Dear reader, in this time of earth-shattering events and international unrest, let us not become absorbed with physical, material kingdom or political solutions. Conditions for Christians in this world will grow steadily worse; and nothing can avert them. Let us rather cast anchor in the solid rock of Christ’s own pronouncements. Reproving the Pharisees for the very tendency I have referred to, Jesus said in (Luke 17:20 – 21) “…The Kingdom of God cometh not with observation: Neither shall they say, lo here! Or, lo there! for behold the KINGDOM OF GOD IS WITHIN YOU.” The “Kingdom” we are to look for is a kingdom of the heart, the evidence of Christ’s order and Lordship in lives transformed by a new birth. As the Lord Jesus made abundantly clear to Pontius Pilate in (John 18:36), “My kingdom is not of this world.” If it were, He reasons, “then would my servants fight”; and He adds, “but NOW is my kingdom not from hence.” Yes, the millennial reign of Jesus Christ will come; ‘but now’ our concerns, in accordance with the Lord’s, should be for the establishment of a spiritual kingdom in the hearts of men manifested in the lives of those Christ dwells in by His Spirit. 

Simeon knew that Israel must pass through a time of intense conflict before the revelation of her conquering King; God would not lift the burden of Roman imperialism merely to allow Israel to continue in a state of spiritual bankruptcy.

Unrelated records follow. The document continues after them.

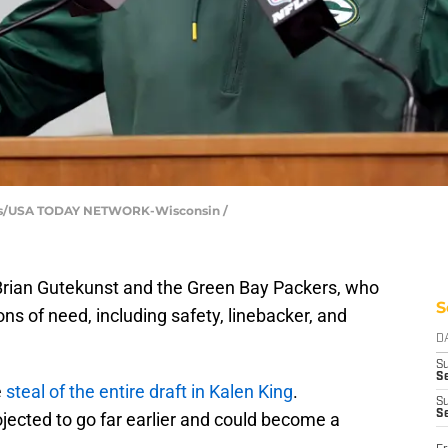
wers/USA TODAY NETWORK-Wisconsin /
Brian Gutekunst and the Green Bay Packers, who
S
ns of need, including safety, linebacker, and
D
S
Se
e
steal of the entire draft in Kalen King
.
S
S
jected to go far earlier and could become a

He knew that Israel’s greatest need, then as now, was not so much the lifting of oppression by a foreign power, but the lifting of the burden of sin; the restoration, not so much of territories promised under covenant by God – that will all take place in its time - but the restoration to a right standing with God, acceptance by faith in Jesus Christ, and a return to the true blessing of the Lord, namely, His very real presence and power felt tangibly throughout the nation. This is the meaning of the word ‘consolation’ in this context. 

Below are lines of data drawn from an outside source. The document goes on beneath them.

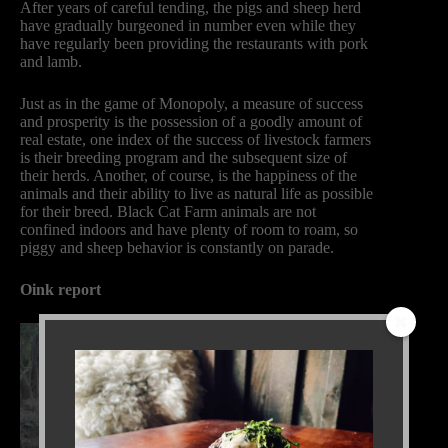
After years of careful tending, the pigs and sheep herd
have gradually burgeoned in number even while they
have regularly been providing the restaurants with pork
and lamb.
Just as in the game of Monopoly, a measure of success
and prosperity is the possession of a goodly amount of
real estate, one index of the success of livestock farmers
is their breeding program and the subsequent size of
their herds. Another, of course, is the happiness of the
animals and their ability to live as natural life as possible
for their breed. Black Cat Farm animals are not
confined indoors and have plenty of room to roam, so
piggy and sheep behavior is constantly on parade.
Oink report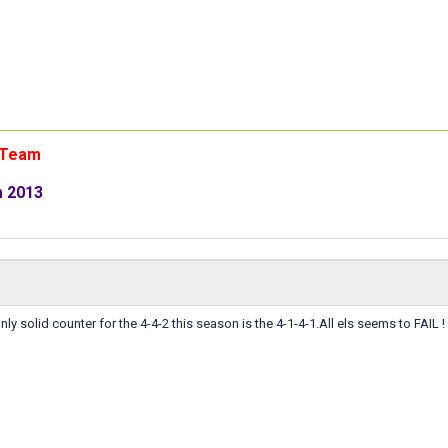
n Team
m 2013
ly solid counter for the 4-4-2 this season is the 4-1-4-1.All els seems to FAIL !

So many did not heed God’s primary and prophetic call for repentance on the banks of the Jordan and subsequently rejected their Messiah. I want to ask the question in this latest hour: What kind of Christ are we, the church, waiting for? Are many in the professing church looking perhaps for a conquering King?  One who will set the world to rights, restoring liberty and justice to oppressed peoples? One who can solve the problems of poverty and starvation? The Bible does not speak of such far-reaching changes in the foreground of our time; and to be expecting such things may well lead many to accept an alternative ‘Christ’ when he eventually makes his appearance. Rather, the Lord Jesus speaks pointedly of ‘wars and rumours of wars’, of ‘famines and pestilences, and earthquakes, in divers places;’ of affliction, murder, hatred, betrayal, deception, and love growing cold as iniquity abounds. (see Matthew 24:6-12) 

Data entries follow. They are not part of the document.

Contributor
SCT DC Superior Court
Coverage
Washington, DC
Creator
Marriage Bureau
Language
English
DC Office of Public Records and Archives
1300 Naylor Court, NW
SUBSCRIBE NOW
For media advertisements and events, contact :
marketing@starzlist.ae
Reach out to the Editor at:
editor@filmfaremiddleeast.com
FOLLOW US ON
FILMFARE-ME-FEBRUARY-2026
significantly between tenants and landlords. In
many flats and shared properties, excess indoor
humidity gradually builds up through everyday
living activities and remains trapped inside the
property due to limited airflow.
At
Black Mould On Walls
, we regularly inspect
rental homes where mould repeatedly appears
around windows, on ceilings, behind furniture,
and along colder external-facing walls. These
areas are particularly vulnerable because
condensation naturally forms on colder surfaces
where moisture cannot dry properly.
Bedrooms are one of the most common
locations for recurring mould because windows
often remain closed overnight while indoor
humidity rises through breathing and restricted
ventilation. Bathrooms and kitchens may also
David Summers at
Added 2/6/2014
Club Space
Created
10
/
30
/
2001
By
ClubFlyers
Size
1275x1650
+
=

Dear Saint of God, I very much want to return with the one whose ‘vesture’ will be ‘dipped in blood’, and whose name is called ‘The Word of God.’ I very much want to be found among ‘the armies… in heaven,’ riding ‘upon white horses, clothed in fine linen, white and clean’ (Revelation 19:13 & 14). But at this point in time I am not looking for a conquering King, I am looking for a Bridegroom, awaiting the cry: “Behold the Bridegroom cometh.” (Matt 25:6) I am part of a bride who is awaiting her Bridegroom: the one who will literally catch her up and carry her across the threshold of heaven’s glory ‘unto the marriage supper of the Lamb.’ (Rev 19:9) This promised consummation is surely the ultimate consolation. As the apostle Paul’s desire and prayer was for his own nation in (Roman 10:1), so the desire and prayer of the Bride of Christ must be for Israel and the world, ‘that they might be saved;’ for without salvation by faith in Jesus, there is no consolation for Jew or Gentile, this side of the grave or beyond it. 

(Heb 9:28) affirms that ‘unto them that look for him shall he appear the second time without sin unto salvation;’ and the crown will be awarded only to those ‘that love his appearing’ according to (II Tim 4:8). Thank God for the day when ‘every knee [shall] bow…And…every tongue confess that Jesus Christ is Lord, to the glory of God the Father.’ 

(Phil 2:10 &11); but first there must come the blessed union of bride and Bridegroom, and a passionate urgency among God’s people that cries, ‘If by any means I might attain unto the resurrection of the dead,’ literally (and used once only in the New Testament), the exanastasis (Greek), that is “the out-resurrection from among the dead.” I believe there is a bridal company on this earth right now, ‘waiting for the consolation’ of the church of Jesus Christ, who will not see death ‘before’ (or after) they have seen the Lord’s Christ. 

3. The Holy Ghost 

Thirdly, the scripture says of this man Simeon, a type of the bride of Christ, in verse 25 that “the Holy Ghost was upon him.” In verse 26 “it was revealed unto him by the Holy Ghost;” and in verse 22, “he came by the Spirit into the temple.” This man was endued, illumined, and led by the Holy Ghost – and so will be the bride that Jesus catches up from this world of sin. 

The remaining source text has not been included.